Two-thirds of staff and residents in long-term care facilities for older people across England were infected with COVID-19 during the first two years of the pandemic, according to new findings from the Vivaldi study being presented at this year’s European Congress of Clinical Microbiology & Infectious Diseases (ECCMID) in Copenhagen, Denmark April 15-18.
The unique study by Dr. Maria Krutikov from UCL’s Institute of Health Informatics, London, UK and colleagues used serological surveys, testing blood samples for SARS-CoV-2 antibodies against the nucleocapsid protein – which are only produced in response to infection and not vaccination – to estimate what percentage of residents and staff had a prior COVID-19 infection between March 2020 and March 2022.
Residents in long term care facilities experienced a disproportionately high burden of SARS-CoV-2 infection and death over the first year of the COVID-19 pandemic in many countries across Europe, North America, and Asia.
In England, despite representing less than 1% of the total population, care home residents accounted for approximately a third of all COVID-19-related deaths over the first two waves. However, the true level of infection is unknown because diagnostic testing using PCR was limited. Therefore, most infections that occurred in the first few months of the pandemic were not confirmed and have not been recorded.
To find out more, UCL researchers analyzed data from the VIVALDI study that has been monitoring infection and immunity to SARS-CoV-2 in long term care facilities for older people in England since March 2020.
Regular blood samples from consenting staff and residents were tested for antibodies against COVID-19. Antibody results were linked to data from the national PCR or lateral flow test (LFT) routine screening programme in long-term care homes which tested all staff weekly, and residents monthly, and more frequently if there was an outbreak or development of symptoms, up to March 2022.
Between March 22, 2020, and March 22, 2022, 3,385 staff (average age 47 years) and 1,794 residents (average age 87 years) in 220 facilities who underwent at least one antibody test were included in the analysis.
As participants were in the care homes for differing periods of time, this affected their risk of acquiring SARS-CoV-2, so the analysis accounted for time at risk. Because the entry and exit dates for participants were unknown, the time in the facility or the time at risk, was based on test dates.
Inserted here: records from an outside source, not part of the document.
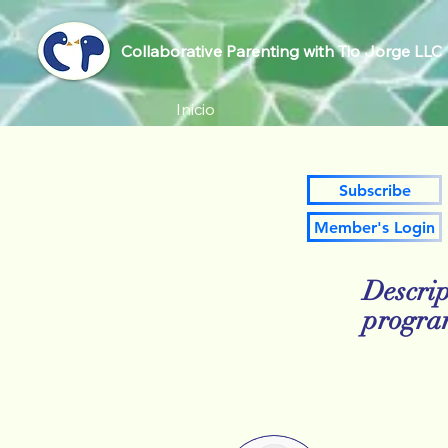
Collaborative Parenting with Tio Jorge LLC
Inicio
Subscribe
Member's Login
Descrip
progr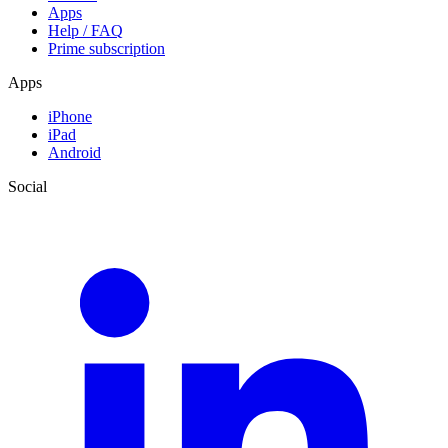
Apps
Help / FAQ
Prime subscription
Apps
iPhone
iPad
Android
Social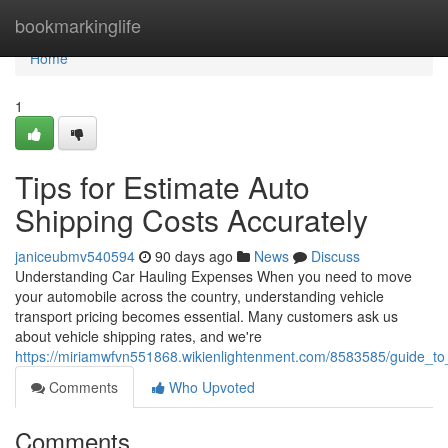
Home
bookmarkinglife
Home
1
Tips for Estimate Auto
Shipping Costs Accurately
janiceubmv540594
90 days ago
News
Discuss
Understanding Car Hauling Expenses When you need to move
your automobile across the country, understanding vehicle
transport pricing becomes essential. Many customers ask us
about vehicle shipping rates, and we're
https://miriamwfvn551868.wikienlightenment.com/8583585/guide_to
Comments
Who Upvoted
Comments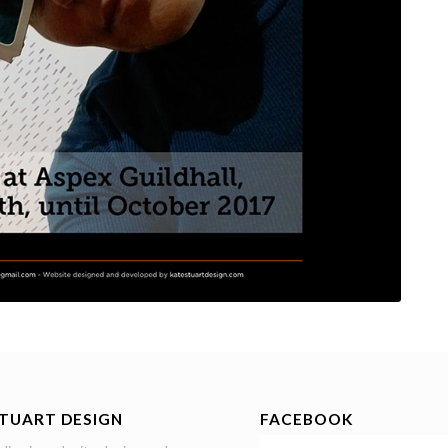
STUART DESIGN
FACEBOOK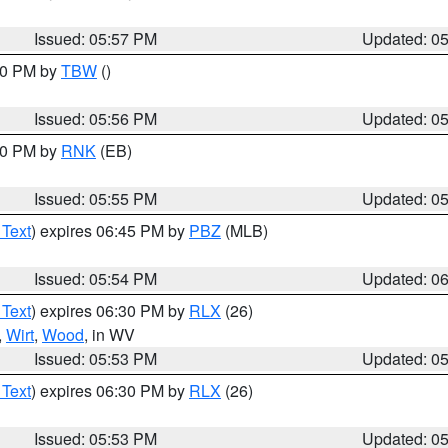
Issued: 05:57 PM
Updated: 0
:30 PM by
TBW
()
Issued: 05:56 PM
Updated: 0
:00 PM by
RNK
(EB)
Issued: 05:55 PM
Updated: 0
 Text
) expires 06:45 PM by
PBZ
(MLB)
Issued: 05:54 PM
Updated: 0
 Text
) expires 06:30 PM by
RLX
(26)
,
Wirt
,
Wood
, in WV
Issued: 05:53 PM
Updated: 0
 Text
) expires 06:30 PM by
RLX
(26)
Issued: 05:53 PM
Updated: 0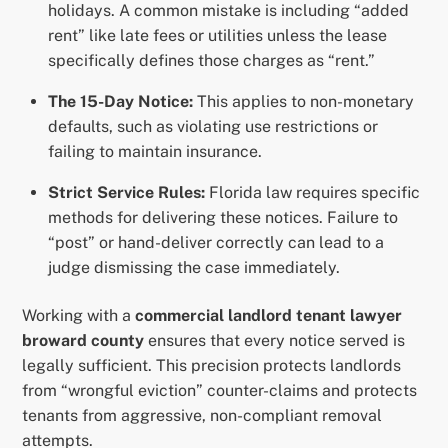
holidays. A common mistake is including “added
rent” like late fees or utilities unless the lease
specifically defines those charges as “rent.”
The 15-Day Notice:
This applies to non-monetary
defaults, such as violating use restrictions or
failing to maintain insurance.
Strict Service Rules:
Florida law requires specific
methods for delivering these notices. Failure to
“post” or hand-deliver correctly can lead to a
judge dismissing the case immediately.
Working with a
commercial landlord tenant lawyer
broward county
ensures that every notice served is
legally sufficient. This precision protects landlords
from “wrongful eviction” counter-claims and protects
tenants from aggressive, non-compliant removal
attempts.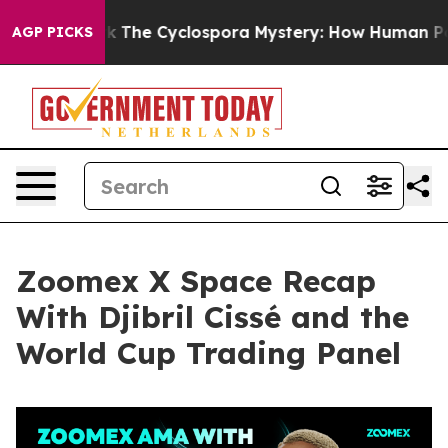
he Cyclospora Mystery: How Human Poop Got on So M
AGP PICKS
Zoomex X Space Recap
With Djibril Cissé and the
World Cup Trading Panel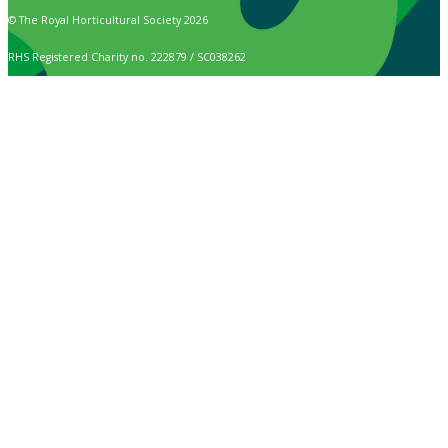
© The Royal Horticultural Society 2026
RHS Registered Charity no. 222879 / SC038262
During the two years, 2,780 individuals had at least one positive antibody or PCR/LFD test, 998 (35%) residents and 1,782 (64%) staff, suggesting they had been previously infected.
The average time at risk was 547 days in the whole group, and was lower in residents (439 days) than in staff (610 days).
The infection incidence rate was significantly higher amongst residents (0.13 cases /100 person-days than staff [0.11 cases /100 person-days])
Over two years in the long-term care facility, the cumulative incidence of infection amongst all participants was 65% (accounting for varying time at risk).
“The comparable incidence of infection between the general population (70% by March 2022) and our care home population of first wave survivors supports reports of high infection incidence in long term care facilities,” says lead author Krutikov. “The incidence is likely to have been higher overall, given the large number of residents who died from COVID-19 before sampling commenced.”
She continues, “As prior infection and vaccination protects against severe infections, the predominance of previously-exposed residents may explain the recent decline in SARS-CoV-2 deaths in long-term care facilities.”
“This study provided a unique opportunity to look at the true rate of infection in long-term care facilities during the pandemic. Ongoing surveillance of infection and immunity in these settings is important for informing policy decisions around screening and revaccination as we learn to live with the pandemic.”
Despite the important findings, the study has several limitations including that it was an observational study and under-ascertainment of infections was likely because individuals who died in the first wave before recruitment for blood sampling could not be included.